Your task: An exact reproduction of the records is required. Images must be left out.

Data for review:
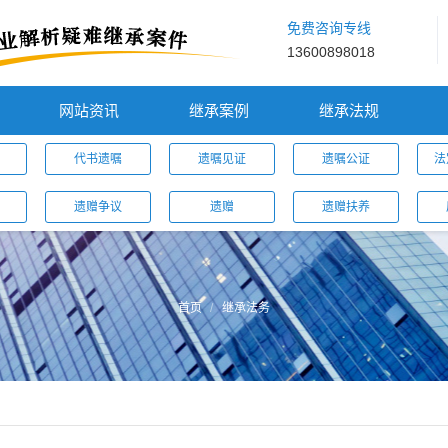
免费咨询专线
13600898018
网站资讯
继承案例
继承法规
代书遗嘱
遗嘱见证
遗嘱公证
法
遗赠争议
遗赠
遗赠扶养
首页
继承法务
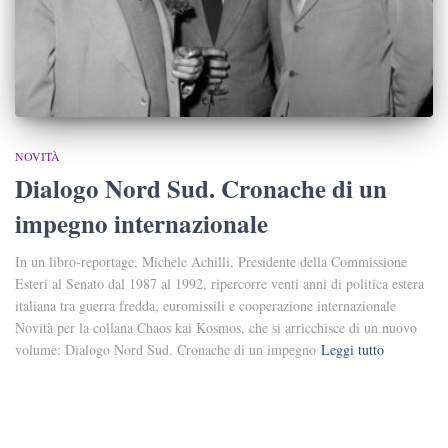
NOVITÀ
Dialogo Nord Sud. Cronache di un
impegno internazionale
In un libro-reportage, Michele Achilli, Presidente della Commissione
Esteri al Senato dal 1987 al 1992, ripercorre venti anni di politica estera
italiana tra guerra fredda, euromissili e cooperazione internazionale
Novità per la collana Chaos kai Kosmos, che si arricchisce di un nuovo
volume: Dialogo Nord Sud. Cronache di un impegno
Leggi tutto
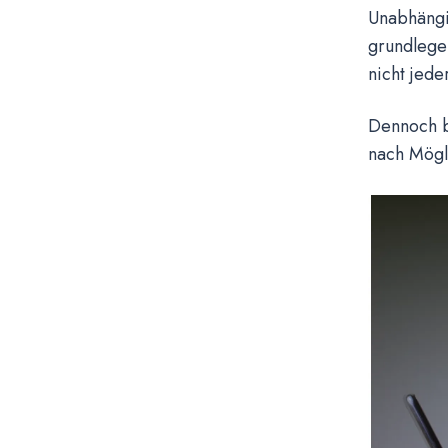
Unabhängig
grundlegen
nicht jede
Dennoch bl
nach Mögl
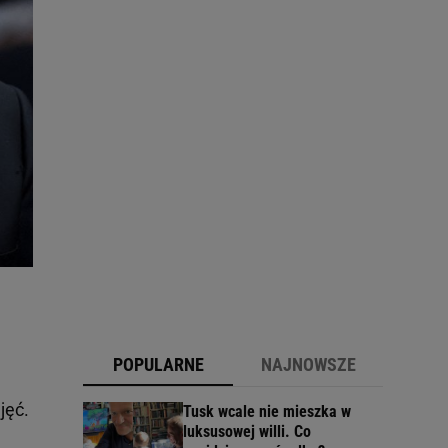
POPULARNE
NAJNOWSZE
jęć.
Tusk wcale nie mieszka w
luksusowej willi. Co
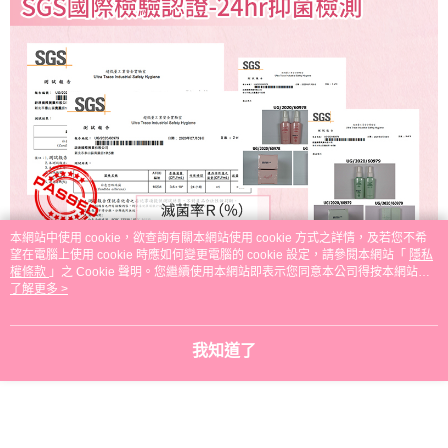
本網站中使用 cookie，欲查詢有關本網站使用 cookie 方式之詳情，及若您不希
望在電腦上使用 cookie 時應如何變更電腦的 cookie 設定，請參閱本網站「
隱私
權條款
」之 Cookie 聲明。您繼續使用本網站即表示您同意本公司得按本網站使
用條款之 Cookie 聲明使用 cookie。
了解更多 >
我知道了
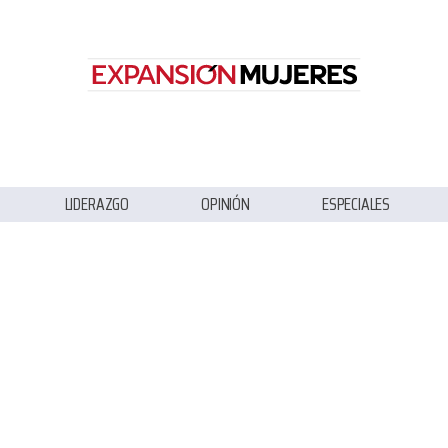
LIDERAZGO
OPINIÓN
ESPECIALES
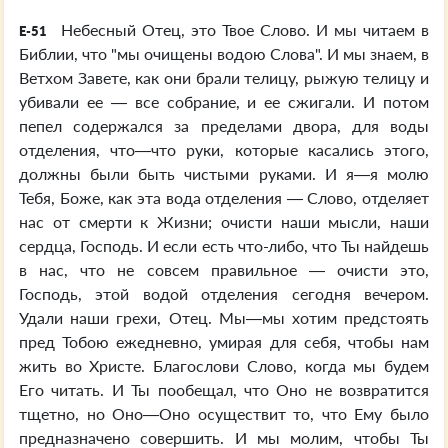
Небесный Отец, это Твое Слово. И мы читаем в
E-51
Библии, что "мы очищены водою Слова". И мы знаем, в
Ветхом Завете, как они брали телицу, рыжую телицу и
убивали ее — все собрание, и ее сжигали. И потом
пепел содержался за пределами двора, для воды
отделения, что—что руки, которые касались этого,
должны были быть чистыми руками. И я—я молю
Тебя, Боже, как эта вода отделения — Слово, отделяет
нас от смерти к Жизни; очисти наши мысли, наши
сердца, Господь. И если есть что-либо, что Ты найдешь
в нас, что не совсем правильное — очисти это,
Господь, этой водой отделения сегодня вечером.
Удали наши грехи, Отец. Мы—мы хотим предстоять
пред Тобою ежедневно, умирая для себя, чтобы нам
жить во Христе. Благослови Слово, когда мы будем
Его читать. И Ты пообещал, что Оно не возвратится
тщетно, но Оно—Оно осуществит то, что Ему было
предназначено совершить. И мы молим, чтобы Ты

Task result:
免费咨询专线
13600898018
网站资讯
继承案例
继承法规
代书遗嘱
遗嘱见证
遗嘱公证
法
遗赠争议
遗赠
遗赠扶养
首页
继承法务
NOVITÀ
Dialogo Nord Sud. Cronache di un
impegno internazionale
In un libro-reportage, Michele Achilli, Presidente della Commissione
Esteri al Senato dal 1987 al 1992, ripercorre venti anni di politica estera
italiana tra guerra fredda, euromissili e cooperazione internazionale
Novità per la collana Chaos kai Kosmos, che si arricchisce di un nuovo
volume: Dialogo Nord Sud. Cronache di un impegno
Leggi tutto
Unabhängig
grundlegen
nicht jede
Dennoch bl
nach Mögl
POPULARNE
NAJNOWSZE
jęć.
Tusk wcale nie mieszka w
luksusowej willi. Co
本網站中使用 cookie，欲查詢有關本網站使用 cookie 方式之詳情，及若您不希
望在電腦上使用 cookie 時應如何變更電腦的 cookie 設定，請參閱本網站「
隱私
權條款
」之 Cookie 聲明。您繼續使用本網站即表示您同意本公司得按本網站使
用條款之 Cookie 聲明使用 cookie。
了解更多 >
我知道了
LIDERAZGO
OPINIÓN
ESPECIALES
Небесный Отец, это Твое Слово. И мы читаем в
E-51
Библии, что "мы очищены водою Слова". И мы знаем, в
Ветхом Завете, как они брали телицу, рыжую телицу и
убивали ее — все собрание, и ее сжигали. И потом
пепел содержался за пределами двора, для воды
отделения, что—что руки, которые касались этого,
должны были быть чистыми руками. И я—я молю
Тебя, Боже, как эта вода отделения — Слово, отделяет
нас от смерти к Жизни; очисти наши мысли, наши
сердца, Господь. И если есть что-либо, что Ты найдешь
в нас, что не совсем правильное — очисти это,
Господь, этой водой отделения сегодня вечером.
Удали наши грехи, Отец. Мы—мы хотим предстоять
пред Тобою ежедневно, умирая для себя, чтобы нам
жить во Христе. Благослови Слово, когда мы будем
Его читать. И Ты пообещал, что Оно не возвратится
тщетно, но Оно—Оно осуществит то, что Ему было
предназначено совершить. И мы молим, чтобы Ты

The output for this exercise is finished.